Помимо того, под девизом "Америка для американцев" мы очертили рамочный план передачи колоний под совместное ацтекско-европейское управление. Третьим членом в органах самоуправления должны были стать представители местных племен: инков, аймаров, араваков, ирокезов, семинолов…
Несмотря на обременения, следующие из традиций, воспитания и антиевропейских предубеждений, Итцакойотль оказался великолепным партнером, интеллигентным, понятливым, не лишенным самокритики. Уже во время первого нашего разговора я заметил, как обременяет его балласт предубеждений, мрачной жестокости и имперских претензий своих земляков. Прям он этого не сказал, но я чувствовал, что и для него ситуация, в которой ему не нужно было некритично исполнять приказания своего начальника, является подарком судьбы. Наконец-то он получил в свои руки власть, о которой не мог и мечтать.
В средине ночи, невероятно уставшие, мы пожали друг другу руки.
– Готово! – сказал я. – Теперь только лишь следует внедрить наш трактат в жизнь.
Индеец вытер пот со лба.
– И убедить иных в наших представлениях, – сказал он. А потом, когда мы уже расставались, тихим голосом прибавил: – Было бы хорошо, чтобы твои и наши боги сослали всем да мудрости!
Тогда легкую дрожь в его голосе я принял за результат усталости, сейчас же допускаю к себе мысль, что то мог быть и страх…
Спускаясь на лифте, я испытывал странные чувства. Словно после наркотиков (а может в поданных нам блюдах и были какие-то алкалоиды), нечеловечески физически уставший, одновременно я все видел более резко, чисто, ясно.
Добрый Боже, неужто я и вправду поменял историю?
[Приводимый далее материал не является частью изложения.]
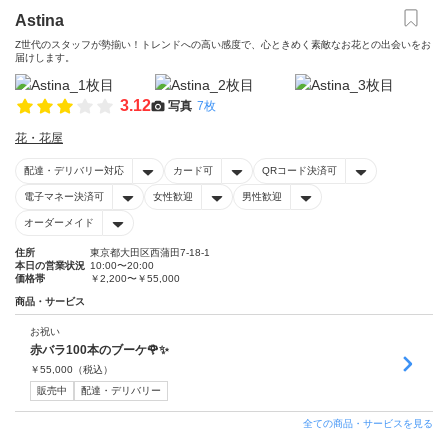
Astina
Z世代のスタッフが勢揃い！トレンドへの高い感度で、心ときめく素敵なお花との出会いをお
届けします。
3.12
写真
7枚
花・花屋
配達・デリバリー対応
カード可
QRコード決済可
電子マネー決済可
女性歓迎
男性歓迎
オーダーメイド
住所
東京都大田区西蒲田7-18-1
本日の営業状況
10:00〜20:00
価格帯
￥2,200〜￥55,000
商品・サービス
お祝い
赤バラ100本のブーケ🌹✨
￥
55,000
（税込）
販売中
配達・デリバリー
全ての商品・サービスを見る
Такое ведь невозможно?
С молниеносной скоростью в моей голове перемещалась картина иного мира. Мира без Америки, во всяком случае, без такой Америки, которую я знал, а скорее, такой, какой ее никогда и не узнает – без кока-колы, джинсов, статуи Свободы, Импайр-Стейт-Билдинг, памятников на Горе Рашмор, без Вашингтона, Линкольна и Кеннеди. Без Голливуда, Микки Мауса, Мерилин Монро и Дона Стейнбека, гамбургера и Макдональда – неизменными элементами в этом новом пейзаже оставались бы только лишь каньон Колорадо, Ниагарский водопад и гейзеры в Йеллоустоуне.
Гурбиани, старый сукин сын, еще раз тебе удалось сделать нечто доброе.
18. Храм уничтожения
Кто придумал фразу, будто бы дьявол кроется в деталях? Понятное дело, сам дьявол.
Возвращаясь вниз, я ожидал, по крайней мере, комитета по встрече. Но оказалось, что все спят, за исключением де Лиса, который, назначенный в часовые, спать не мог, и связанного, с кляпом во рту Петлалкалькатля, который спать не желал.
– Нехорошо, – сказал Амбруаз.
– Что нехорошо?
– Пускай они сами тебе скажут.
Мои товарищи по путешествию неохотно просыпались и медленно сходились. Встретились мы в небольшом, звуконепроницаемом помещении возле овального зала, где, по мнению Павоне, никто не мог нас подслушать. Все выслушали мой отчет по переговорам и ознакомились с текстом окончательного документа..
– Я это не подпишу, – решительным тоном заявил Фушерон. – Это было бы капитуляцией.
– Я тоже не подпишу, – прибавил Лино. – Разве что для того, чтобы обмануть противника.
Ноги подо мной подломились, меня охватила холодная ярость. Я тут рвусь изо всех сил, устраиваю геополитический перелом, дерусь за каждую запятую, а мои приятели против договора!
– Да что вас укусило, народ?!
– Реалии, – сказал Фушерон. – Нет ни малейшей причины, чтобы верить этим кровожадным бестиям.